Il contesto era quello del test match d’esordio stagionale a Lejeune Hall, contro la squadra della Navy, con le matricole dei Cavaliers subito protagoniste. Al cambio, la staffetta composta da Curtis, Melissa Nwakalor, Sylvia Roy e Bryn Greenwaldt ha chiuso in 1:27.62, con la Greenwaldt capace di un parziale strepitoso da 21.13.
Per Sara Curtis, che fino a pochi mesi fa aveva brillato ai Mondiali di Singapore con la finale nei 100 stile libero (53.41) e la semifinale nei 50 (24.41 record italiano), questo risultato segna già una prima volta storica: il suo 21.97 entra nella top 10 all-time di Virginia, scalzando Lauren Perdue (22.01, 2011) e portando l’intera lista delle migliori sotto i 22 secondi.

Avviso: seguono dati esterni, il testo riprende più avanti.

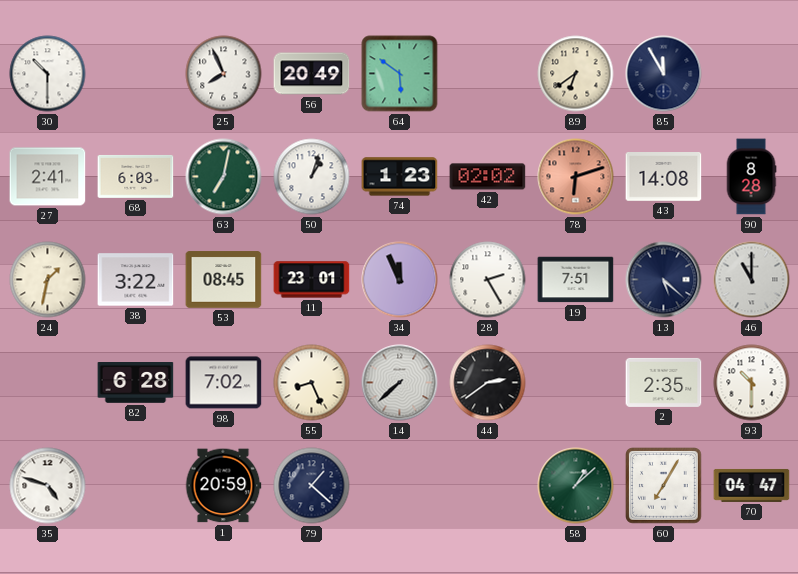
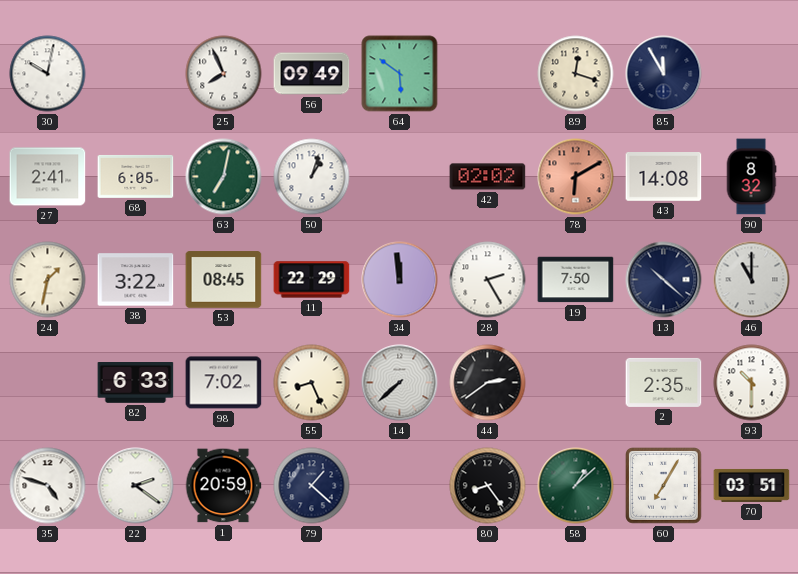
30: 10:30 -> 10:02
56: 20:49 -> 09:49
89: 6:39 -> 12:18
68: 6:03 -> 6:05
74: 1:23 -> none
78: 6:12 -> 6:10
90: 8:28 -> 8:32
11: 23:01 -> 22:29
34: 11:56 -> 11:59
19: 7:51 -> 7:50
13: 5:22 -> 10:22
82: 6:28 -> 6:33
22: none -> 2:21
80: none -> 8:24
70: 04:47 -> 03:51
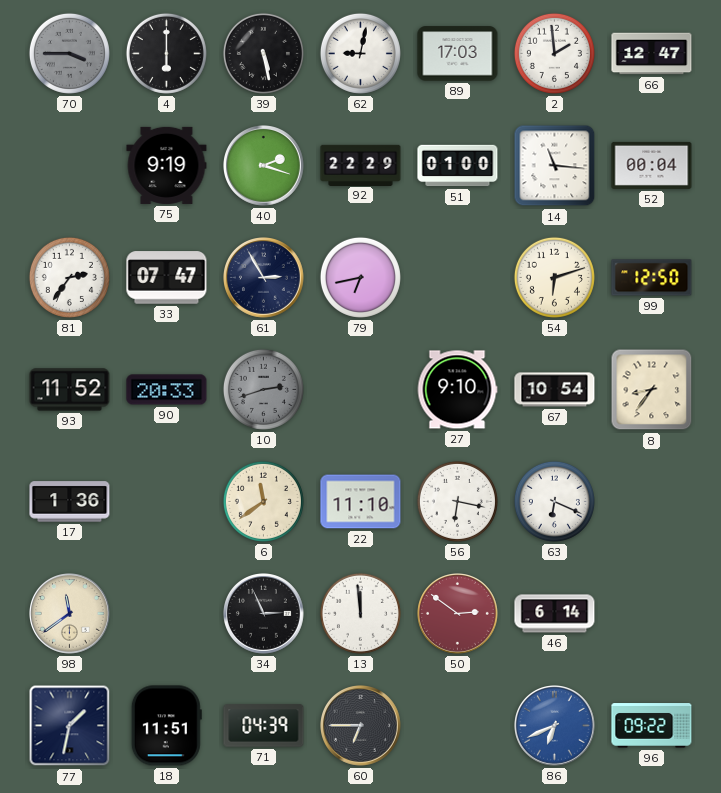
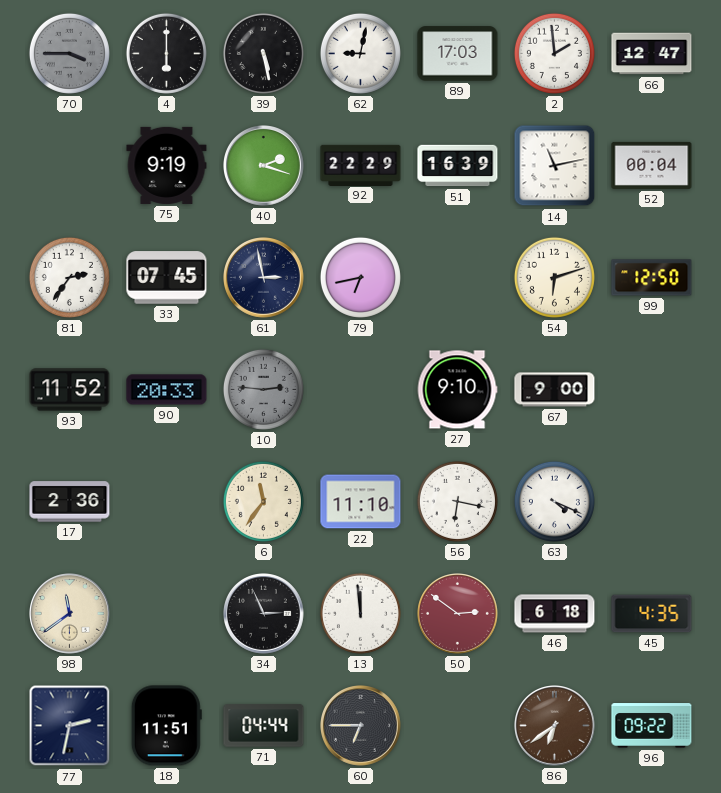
51: 01:00 -> 16:39
14: 11:16 -> 11:13
33: 07:47 -> 07:45
61: 2:55 -> 2:58
10: 2:42 -> 2:46
67: 10:54 -> 9:00
8: 8:36 -> none
17: 1:36 -> 2:36
6: 11:39 -> 11:36
63: 6:19 -> 4:19
46: 6:14 -> 6:18
45: none -> 4:35
77: 1:32 -> 2:32
71: 04:39 -> 04:44
86: 6:41 -> 6:39
86 dial: blue -> brown
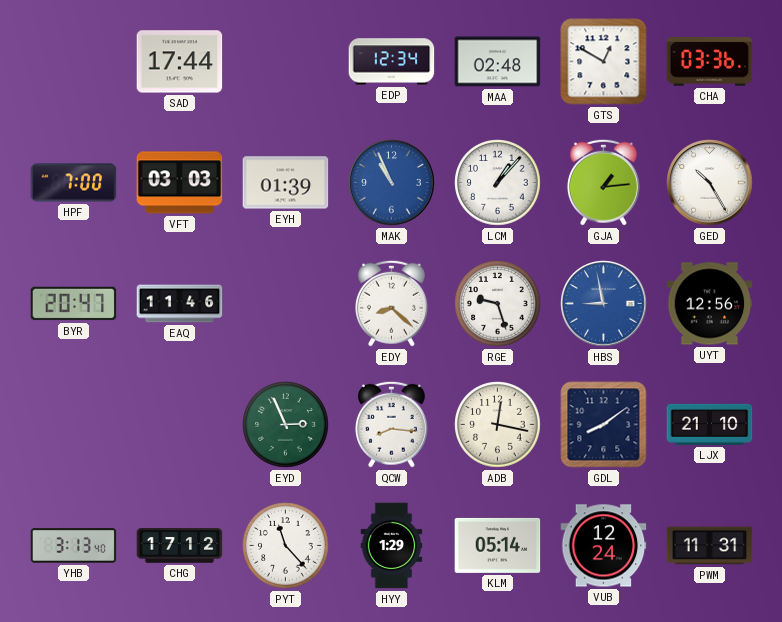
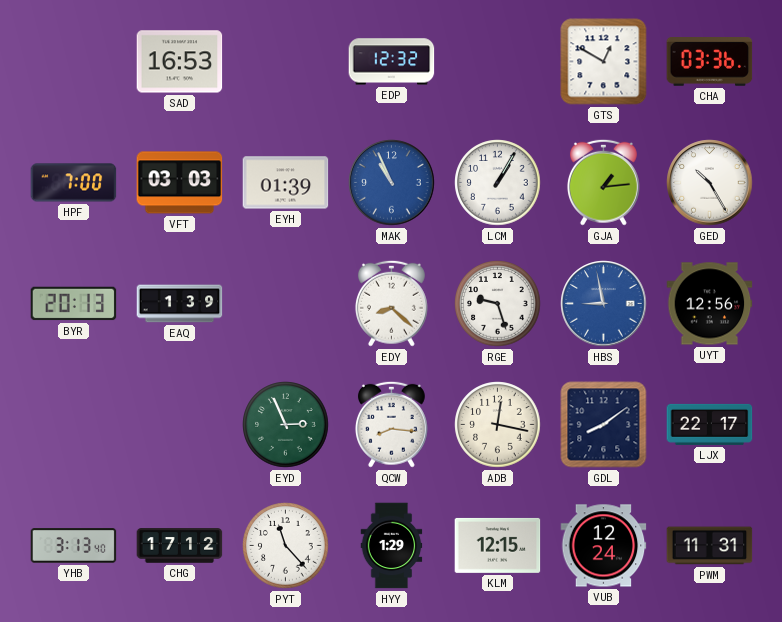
SAD: 17:44 -> 16:53
EDP: 12:34 -> 12:32
MAA: 02:48 -> none
LCM: 1:07 -> 1:05
BYR: 20:47 -> 20:13
EAQ: 11:46 -> 1:39
LJX: 21:10 -> 22:17
KLM: 05:14 -> 12:15
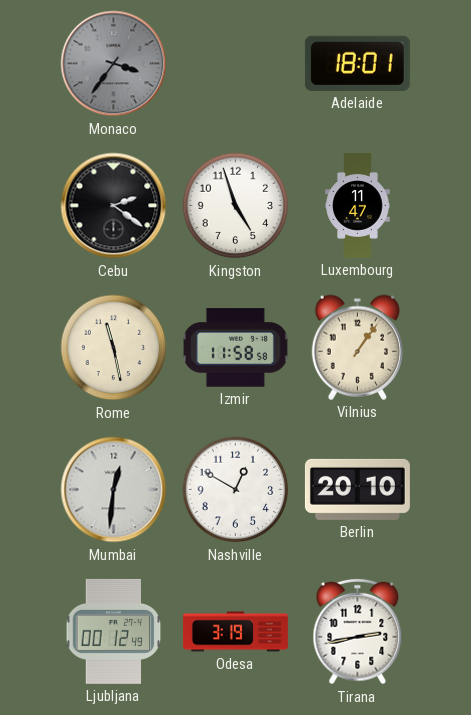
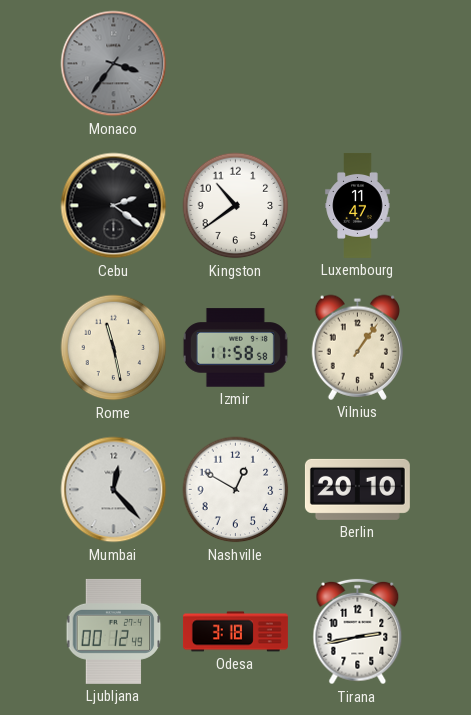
Adelaide: 18:01 -> none
Kingston: 4:57 -> 10:39
Mumbai: 12:31 -> 12:23
Odesa: 3:19 -> 3:18
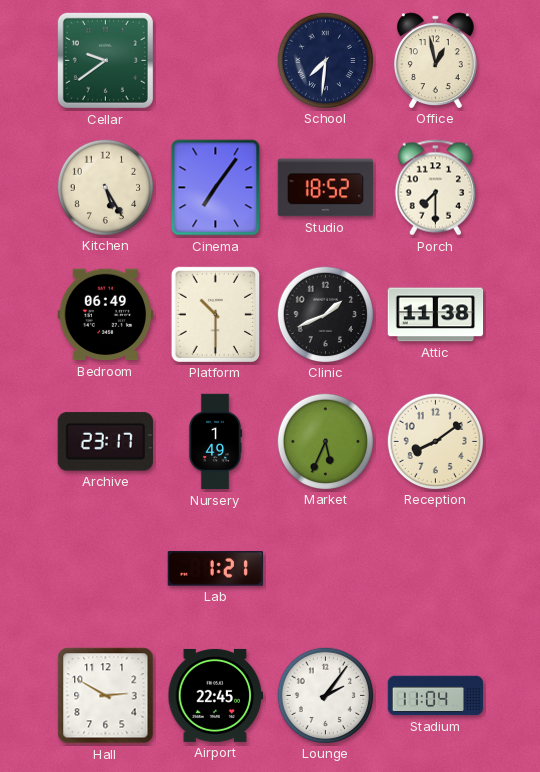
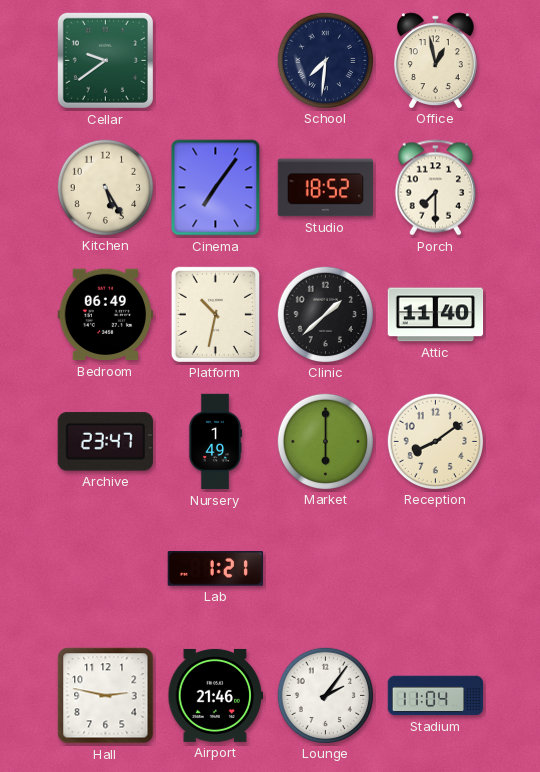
Platform: 10:30 -> 10:32
Clinic: 1:41 -> 1:38
Attic: 11:38 -> 11:40
Archive: 23:17 -> 23:47
Market: 5:34 -> 6:00
Hall: 2:50 -> 2:47
Airport: 22:45 -> 21:46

L’impatto dell’azzurra è immediato, e dà nuova linfa a un programma che lo scorso anno aveva trionfato all’NCAA con una staffetta da record mondiale collegiale. Con il ritorno di Claire Curzan e Anna Moesch, e l’innesto delle nuove frecce Curtis e Greenwaldt, i Cavaliers si candidano ancora una volta al ruolo di squadra da battere.
Il debutto della campionessa italiana a stelle e strisce non è solo una curiosità tecnica, ma anche il segnale di una crescita personale e sportiva che guarda già al futuro: la stagione NCAA appena iniziata sarà un banco di prova cruciale per una delle stelle più luminose del nuoto azzurro.